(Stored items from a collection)

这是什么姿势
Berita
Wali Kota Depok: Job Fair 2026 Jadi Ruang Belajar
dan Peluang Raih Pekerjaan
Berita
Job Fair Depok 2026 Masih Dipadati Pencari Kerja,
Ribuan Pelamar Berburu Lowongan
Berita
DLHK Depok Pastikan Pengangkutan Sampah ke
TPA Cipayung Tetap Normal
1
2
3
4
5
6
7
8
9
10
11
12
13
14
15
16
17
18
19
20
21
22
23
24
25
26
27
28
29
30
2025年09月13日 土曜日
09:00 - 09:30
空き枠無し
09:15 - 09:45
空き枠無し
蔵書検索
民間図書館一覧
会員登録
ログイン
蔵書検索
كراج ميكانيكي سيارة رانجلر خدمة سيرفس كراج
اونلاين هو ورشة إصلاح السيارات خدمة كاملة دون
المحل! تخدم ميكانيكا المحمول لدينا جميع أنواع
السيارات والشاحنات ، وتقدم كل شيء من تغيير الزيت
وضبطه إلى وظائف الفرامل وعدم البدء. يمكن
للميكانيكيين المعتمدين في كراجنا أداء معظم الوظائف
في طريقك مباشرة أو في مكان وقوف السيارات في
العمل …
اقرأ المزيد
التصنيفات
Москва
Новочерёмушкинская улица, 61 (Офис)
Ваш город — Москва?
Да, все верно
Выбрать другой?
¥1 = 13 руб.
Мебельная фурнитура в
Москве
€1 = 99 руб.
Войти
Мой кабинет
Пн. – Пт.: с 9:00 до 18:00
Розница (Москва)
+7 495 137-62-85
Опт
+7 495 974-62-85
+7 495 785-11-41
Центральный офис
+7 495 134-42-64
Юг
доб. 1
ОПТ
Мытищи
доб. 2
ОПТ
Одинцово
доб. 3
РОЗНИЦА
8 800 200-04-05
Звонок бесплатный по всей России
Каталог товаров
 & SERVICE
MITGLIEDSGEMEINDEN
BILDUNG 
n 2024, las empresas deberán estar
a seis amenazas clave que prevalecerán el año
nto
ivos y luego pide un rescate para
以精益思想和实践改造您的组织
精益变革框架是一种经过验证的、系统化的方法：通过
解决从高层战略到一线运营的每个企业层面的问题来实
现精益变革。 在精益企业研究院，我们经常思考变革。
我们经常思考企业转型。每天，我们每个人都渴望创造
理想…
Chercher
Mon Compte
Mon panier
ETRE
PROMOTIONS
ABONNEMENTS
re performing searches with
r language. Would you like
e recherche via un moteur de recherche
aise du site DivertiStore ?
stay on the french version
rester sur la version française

— Activity —
Copy each record from above exactly, and include every line.

— Response area —
这是什么姿势
Berita
Wali Kota Depok: Job Fair 2026 Jadi Ruang Belajar
dan Peluang Raih Pekerjaan
Berita
Job Fair Depok 2026 Masih Dipadati Pencari Kerja,
Ribuan Pelamar Berburu Lowongan
Berita
DLHK Depok Pastikan Pengangkutan Sampah ke
TPA Cipayung Tetap Normal
1
2
3
4
5
6
7
8
9
10
11
12
13
14
15
16
17
18
19
20
21
22
23
24
25
26
27
28
29
30
2025年09月13日 土曜日
09:00 - 09:30
空き枠無し
09:15 - 09:45
空き枠無し
蔵書検索
民間図書館一覧
会員登録
ログイン
蔵書検索
كراج ميكانيكي سيارة رانجلر خدمة سيرفس كراج
اونلاين هو ورشة إصلاح السيارات خدمة كاملة دون
المحل! تخدم ميكانيكا المحمول لدينا جميع أنواع
السيارات والشاحنات ، وتقدم كل شيء من تغيير الزيت
وضبطه إلى وظائف الفرامل وعدم البدء. يمكن
للميكانيكيين المعتمدين في كراجنا أداء معظم الوظائف
في طريقك مباشرة أو في مكان وقوف السيارات في
العمل …
اقرأ المزيد
التصنيفات
Москва
Новочерёмушкинская улица, 61 (Офис)
Ваш город — Москва?
Да, все верно
Выбрать другой?
¥1 = 13 руб.
Мебельная фурнитура в
Москве
€1 = 99 руб.
Войти
Мой кабинет
Пн. – Пт.: с 9:00 до 18:00
Розница (Москва)
+7 495 137-62-85
Опт
+7 495 974-62-85
+7 495 785-11-41
Центральный офис
+7 495 134-42-64
Юг
доб. 1
ОПТ
Мытищи
доб. 2
ОПТ
Одинцово
доб. 3
РОЗНИЦА
8 800 200-04-05
Звонок бесплатный по всей России
Каталог товаров
 & SERVICE
MITGLIEDSGEMEINDEN
BILDUNG 
n 2024, las empresas deberán estar
a seis amenazas clave que prevalecerán el año
nto
ivos y luego pide un rescate para
以精益思想和实践改造您的组织
精益变革框架是一种经过验证的、系统化的方法：通过
解决从高层战略到一线运营的每个企业层面的问题来实
现精益变革。 在精益企业研究院，我们经常思考变革。
我们经常思考企业转型。每天，我们每个人都渴望创造
理想…
Chercher
Mon Compte
Mon panier
ETRE
PROMOTIONS
ABONNEMENTS
re performing searches with
r language. Would you like
e recherche via un moteur de recherche
aise du site DivertiStore ?
stay on the french version
rester sur la version française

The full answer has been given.